How to Size a Model for a GPU / Node¶

Picking the right replica count and nodes-per-replica boils down to: does the model fit in VRAM, and how much spare VRAM do I want for the KV cache?

Step 1 — VRAM the weights need¶

Rough formula:

weights_bytes ≈ params × bytes_per_param

Precision	Bytes / param	Example: 70B model
FP32	4	280 GB
BF16/FP16	2	140 GB
FP8	1	70 GB
INT4	0.5	35 GB

Add ~20% overhead for activations, framework buffers, and CUDA workspaces.

Step 2 — VRAM the KV cache needs¶

KV cache scales with concurrent sequences and context length. For a transformer:

kv_bytes_per_token ≈ 2 × num_layers × hidden_dim × kv_heads/heads × bytes_per_param

Then:

kv_total ≈ kv_bytes_per_token × max_concurrent_tokens

Where max_concurrent_tokens is roughly max_batch × max_seq_len. If you’re not sure, start by reserving 30–50% of VRAM for the KV cache — both sglang and vLLM size their cache to fill what’s left after weights.

Step 3 — pick a GPU layout¶

CSCS GH200 nodes have 4 GPUs at ~96 GB each (~384 GB per node).

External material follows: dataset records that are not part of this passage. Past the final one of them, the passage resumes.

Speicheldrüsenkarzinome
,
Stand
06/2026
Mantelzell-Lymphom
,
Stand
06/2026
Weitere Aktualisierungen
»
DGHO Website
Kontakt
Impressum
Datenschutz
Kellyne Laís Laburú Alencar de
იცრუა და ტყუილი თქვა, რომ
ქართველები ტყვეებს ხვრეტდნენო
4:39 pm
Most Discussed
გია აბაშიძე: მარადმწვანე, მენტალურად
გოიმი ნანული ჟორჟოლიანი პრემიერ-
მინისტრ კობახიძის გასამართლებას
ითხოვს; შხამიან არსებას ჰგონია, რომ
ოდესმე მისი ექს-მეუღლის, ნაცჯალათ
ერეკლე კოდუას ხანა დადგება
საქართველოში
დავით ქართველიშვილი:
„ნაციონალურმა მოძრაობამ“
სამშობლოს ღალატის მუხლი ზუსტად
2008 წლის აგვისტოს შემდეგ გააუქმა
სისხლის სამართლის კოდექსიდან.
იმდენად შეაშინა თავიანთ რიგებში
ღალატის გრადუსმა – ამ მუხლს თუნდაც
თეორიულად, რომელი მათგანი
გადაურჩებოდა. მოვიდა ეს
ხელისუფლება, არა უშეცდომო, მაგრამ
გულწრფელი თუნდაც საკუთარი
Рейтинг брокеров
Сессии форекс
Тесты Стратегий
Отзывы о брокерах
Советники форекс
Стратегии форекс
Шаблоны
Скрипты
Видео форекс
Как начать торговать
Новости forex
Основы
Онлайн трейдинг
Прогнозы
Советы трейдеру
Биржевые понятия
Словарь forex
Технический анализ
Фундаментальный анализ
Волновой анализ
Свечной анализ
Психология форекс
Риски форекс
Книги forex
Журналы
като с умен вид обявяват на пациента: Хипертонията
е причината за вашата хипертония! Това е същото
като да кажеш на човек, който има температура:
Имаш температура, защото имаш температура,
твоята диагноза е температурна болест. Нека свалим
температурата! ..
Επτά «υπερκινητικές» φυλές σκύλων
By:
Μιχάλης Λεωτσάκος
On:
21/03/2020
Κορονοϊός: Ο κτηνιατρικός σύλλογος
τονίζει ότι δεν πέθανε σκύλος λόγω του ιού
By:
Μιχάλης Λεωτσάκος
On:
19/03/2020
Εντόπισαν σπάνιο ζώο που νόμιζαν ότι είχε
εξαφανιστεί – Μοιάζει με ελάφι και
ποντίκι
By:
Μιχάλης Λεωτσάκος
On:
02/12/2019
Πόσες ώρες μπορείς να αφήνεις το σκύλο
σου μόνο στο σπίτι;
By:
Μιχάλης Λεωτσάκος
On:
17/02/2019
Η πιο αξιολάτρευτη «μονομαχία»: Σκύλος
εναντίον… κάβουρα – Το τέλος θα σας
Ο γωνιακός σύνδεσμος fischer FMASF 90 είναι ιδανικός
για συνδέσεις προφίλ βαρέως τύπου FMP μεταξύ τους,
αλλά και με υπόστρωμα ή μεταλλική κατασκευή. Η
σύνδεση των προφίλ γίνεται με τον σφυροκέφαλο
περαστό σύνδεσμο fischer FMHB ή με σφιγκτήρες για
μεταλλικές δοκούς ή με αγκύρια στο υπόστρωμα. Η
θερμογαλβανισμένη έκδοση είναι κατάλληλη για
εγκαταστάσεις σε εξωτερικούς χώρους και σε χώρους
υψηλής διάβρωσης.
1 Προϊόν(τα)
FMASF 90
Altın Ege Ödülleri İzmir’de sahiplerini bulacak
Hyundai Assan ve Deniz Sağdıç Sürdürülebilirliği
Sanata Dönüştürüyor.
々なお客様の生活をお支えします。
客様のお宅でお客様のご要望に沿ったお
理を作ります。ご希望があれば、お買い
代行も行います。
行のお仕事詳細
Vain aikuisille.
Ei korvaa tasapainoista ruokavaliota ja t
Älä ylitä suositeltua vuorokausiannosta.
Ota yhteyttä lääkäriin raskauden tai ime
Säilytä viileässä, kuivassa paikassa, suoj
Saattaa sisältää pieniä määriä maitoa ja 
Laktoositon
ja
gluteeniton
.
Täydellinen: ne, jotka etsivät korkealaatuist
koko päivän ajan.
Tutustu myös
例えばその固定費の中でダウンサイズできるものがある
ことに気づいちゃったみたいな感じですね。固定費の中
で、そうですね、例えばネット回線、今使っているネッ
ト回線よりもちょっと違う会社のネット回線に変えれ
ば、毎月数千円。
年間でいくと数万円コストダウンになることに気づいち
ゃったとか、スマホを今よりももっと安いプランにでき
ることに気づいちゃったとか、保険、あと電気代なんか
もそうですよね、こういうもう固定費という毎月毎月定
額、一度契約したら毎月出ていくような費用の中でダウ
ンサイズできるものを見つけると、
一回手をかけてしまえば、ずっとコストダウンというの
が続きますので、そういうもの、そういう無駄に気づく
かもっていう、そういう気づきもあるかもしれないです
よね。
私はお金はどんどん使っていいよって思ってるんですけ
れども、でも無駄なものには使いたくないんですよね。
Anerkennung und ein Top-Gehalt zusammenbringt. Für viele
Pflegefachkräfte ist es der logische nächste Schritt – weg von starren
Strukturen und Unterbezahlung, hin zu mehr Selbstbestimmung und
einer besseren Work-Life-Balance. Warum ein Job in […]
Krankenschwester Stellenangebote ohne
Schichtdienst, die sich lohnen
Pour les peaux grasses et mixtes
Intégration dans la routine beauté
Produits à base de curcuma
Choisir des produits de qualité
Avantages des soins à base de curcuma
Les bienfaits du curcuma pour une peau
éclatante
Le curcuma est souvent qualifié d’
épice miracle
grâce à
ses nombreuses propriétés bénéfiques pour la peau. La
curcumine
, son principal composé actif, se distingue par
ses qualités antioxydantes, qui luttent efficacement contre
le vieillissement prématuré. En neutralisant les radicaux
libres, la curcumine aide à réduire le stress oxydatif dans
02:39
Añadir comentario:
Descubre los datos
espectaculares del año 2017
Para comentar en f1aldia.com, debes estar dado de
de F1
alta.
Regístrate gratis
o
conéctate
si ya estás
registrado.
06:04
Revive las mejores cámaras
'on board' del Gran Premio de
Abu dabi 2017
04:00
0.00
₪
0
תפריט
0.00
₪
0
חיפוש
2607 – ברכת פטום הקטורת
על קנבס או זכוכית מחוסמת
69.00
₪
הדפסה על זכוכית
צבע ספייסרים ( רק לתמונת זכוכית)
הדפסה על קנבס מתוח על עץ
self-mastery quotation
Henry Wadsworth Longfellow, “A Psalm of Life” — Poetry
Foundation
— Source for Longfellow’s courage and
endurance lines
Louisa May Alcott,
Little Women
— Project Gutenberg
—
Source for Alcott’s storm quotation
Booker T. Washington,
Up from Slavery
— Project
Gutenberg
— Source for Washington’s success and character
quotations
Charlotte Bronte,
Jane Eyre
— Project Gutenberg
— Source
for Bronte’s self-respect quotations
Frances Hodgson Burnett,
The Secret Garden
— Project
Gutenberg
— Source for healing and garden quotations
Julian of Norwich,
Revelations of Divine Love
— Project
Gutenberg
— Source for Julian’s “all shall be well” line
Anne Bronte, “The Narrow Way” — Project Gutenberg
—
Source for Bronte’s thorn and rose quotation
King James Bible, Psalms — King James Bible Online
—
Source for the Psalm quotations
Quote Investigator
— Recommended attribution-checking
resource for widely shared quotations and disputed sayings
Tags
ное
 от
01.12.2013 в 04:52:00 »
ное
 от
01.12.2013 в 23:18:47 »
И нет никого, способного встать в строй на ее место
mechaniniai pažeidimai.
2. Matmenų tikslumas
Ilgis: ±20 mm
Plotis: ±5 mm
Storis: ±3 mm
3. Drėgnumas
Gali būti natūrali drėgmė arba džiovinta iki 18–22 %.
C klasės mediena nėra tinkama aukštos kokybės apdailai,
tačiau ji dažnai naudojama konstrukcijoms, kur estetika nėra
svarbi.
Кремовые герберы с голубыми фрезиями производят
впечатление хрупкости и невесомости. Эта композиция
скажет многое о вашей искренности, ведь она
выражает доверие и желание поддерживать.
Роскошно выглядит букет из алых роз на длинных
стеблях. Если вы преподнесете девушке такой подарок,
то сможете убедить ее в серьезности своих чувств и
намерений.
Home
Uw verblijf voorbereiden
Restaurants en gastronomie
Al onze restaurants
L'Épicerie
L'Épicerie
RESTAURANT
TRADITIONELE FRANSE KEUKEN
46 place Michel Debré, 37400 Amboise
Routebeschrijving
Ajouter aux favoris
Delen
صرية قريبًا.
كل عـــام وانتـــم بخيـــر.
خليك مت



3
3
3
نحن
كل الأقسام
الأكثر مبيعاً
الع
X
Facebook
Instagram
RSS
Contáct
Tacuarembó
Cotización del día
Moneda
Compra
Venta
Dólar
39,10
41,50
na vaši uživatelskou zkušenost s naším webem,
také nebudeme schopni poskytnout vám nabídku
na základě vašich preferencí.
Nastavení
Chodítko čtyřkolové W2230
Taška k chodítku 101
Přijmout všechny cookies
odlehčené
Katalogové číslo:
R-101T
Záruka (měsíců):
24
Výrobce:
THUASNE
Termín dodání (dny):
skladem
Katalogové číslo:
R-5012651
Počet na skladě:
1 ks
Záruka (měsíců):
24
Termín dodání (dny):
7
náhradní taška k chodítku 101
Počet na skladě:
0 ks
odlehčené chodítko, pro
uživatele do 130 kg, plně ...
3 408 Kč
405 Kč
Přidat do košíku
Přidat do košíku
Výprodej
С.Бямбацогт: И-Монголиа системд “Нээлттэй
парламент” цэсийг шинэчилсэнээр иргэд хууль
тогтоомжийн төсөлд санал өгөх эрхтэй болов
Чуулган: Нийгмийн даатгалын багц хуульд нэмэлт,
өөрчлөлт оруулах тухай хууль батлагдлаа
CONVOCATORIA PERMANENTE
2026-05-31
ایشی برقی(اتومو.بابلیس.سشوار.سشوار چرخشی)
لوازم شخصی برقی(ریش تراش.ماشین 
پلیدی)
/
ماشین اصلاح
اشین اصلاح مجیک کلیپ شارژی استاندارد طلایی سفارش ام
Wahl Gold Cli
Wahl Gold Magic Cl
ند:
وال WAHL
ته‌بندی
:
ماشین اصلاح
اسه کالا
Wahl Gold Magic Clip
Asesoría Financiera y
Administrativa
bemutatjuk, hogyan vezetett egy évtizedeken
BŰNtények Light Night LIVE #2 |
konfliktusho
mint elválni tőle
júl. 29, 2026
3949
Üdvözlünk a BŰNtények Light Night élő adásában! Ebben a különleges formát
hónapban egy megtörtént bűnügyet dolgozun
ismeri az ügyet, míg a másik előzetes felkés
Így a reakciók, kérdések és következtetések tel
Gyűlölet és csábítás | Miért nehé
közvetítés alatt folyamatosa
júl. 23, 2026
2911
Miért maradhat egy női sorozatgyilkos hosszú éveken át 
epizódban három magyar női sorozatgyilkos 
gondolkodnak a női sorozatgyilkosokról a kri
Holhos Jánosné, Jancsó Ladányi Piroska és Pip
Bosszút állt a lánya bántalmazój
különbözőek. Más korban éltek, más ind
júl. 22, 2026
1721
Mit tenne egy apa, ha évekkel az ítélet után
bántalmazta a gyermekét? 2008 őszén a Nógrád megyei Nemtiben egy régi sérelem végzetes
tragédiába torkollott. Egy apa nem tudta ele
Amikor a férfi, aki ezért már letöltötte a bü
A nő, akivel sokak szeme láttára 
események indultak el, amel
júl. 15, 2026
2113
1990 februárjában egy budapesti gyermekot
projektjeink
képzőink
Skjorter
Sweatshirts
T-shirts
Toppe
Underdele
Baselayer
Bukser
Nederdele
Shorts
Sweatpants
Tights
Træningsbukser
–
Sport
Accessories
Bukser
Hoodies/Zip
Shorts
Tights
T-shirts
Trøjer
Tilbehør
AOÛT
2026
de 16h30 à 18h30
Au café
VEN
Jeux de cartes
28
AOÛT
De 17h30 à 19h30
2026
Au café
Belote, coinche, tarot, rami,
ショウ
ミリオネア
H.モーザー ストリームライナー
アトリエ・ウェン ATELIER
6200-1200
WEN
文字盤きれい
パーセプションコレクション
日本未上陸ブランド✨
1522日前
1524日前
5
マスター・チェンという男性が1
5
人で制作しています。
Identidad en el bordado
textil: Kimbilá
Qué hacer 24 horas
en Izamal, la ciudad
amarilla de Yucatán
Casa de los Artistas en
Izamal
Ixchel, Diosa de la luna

Model size (BF16)	Fits where	Layout
≤ 30 B	1 GPU	`--slurm-replicas N --slurm-nodes-per-replica 1`, set framework `--tp-size 1`
30–80 B	1 node (4-way TP)	1 replica per node, framework `--tp-size 4`
80–250 B	1 node (4-way TP) at FP8, or 2 nodes BF16	quantize, or `--slurm-nodes-per-replica 2` + matching TP
250 B+	Multiple nodes	`--slurm-nodes-per-replica 2+`, expect tensor + pipeline parallelism

Parallelism: DP / TP / PP / EP — and why DP is replicas¶

Four flavors of parallelism show up when serving large models:

Term	What it splits across GPUs	Where SML expresses it
TP (tensor parallelism)	A single matmul, sharded across GPUs within a layer	Framework flag (e.g. sglang/vLLM `--tp-size`) inside `--framework-args`. Stays inside one replica.
PP (pipeline parallelism)	Layers, sharded across GPUs (or nodes) end-to-end	Framework flag (e.g. `--pp-size`) inside `--framework-args`. Spans nodes within one replica when `--slurm-nodes-per-replica > 1`.
EP (expert parallelism)	MoE experts, sharded across GPUs — only meaningful for MoE models	Framework flag (e.g. vLLM/sglang `--ep-size` or `--enable-expert-parallel`) inside `--framework-args`. Stays inside one replica.
DP (data parallelism)	Independent copies serving different requests in parallel	`--slurm-replicas N` — N copies of the model, optionally fronted by `--use-router`.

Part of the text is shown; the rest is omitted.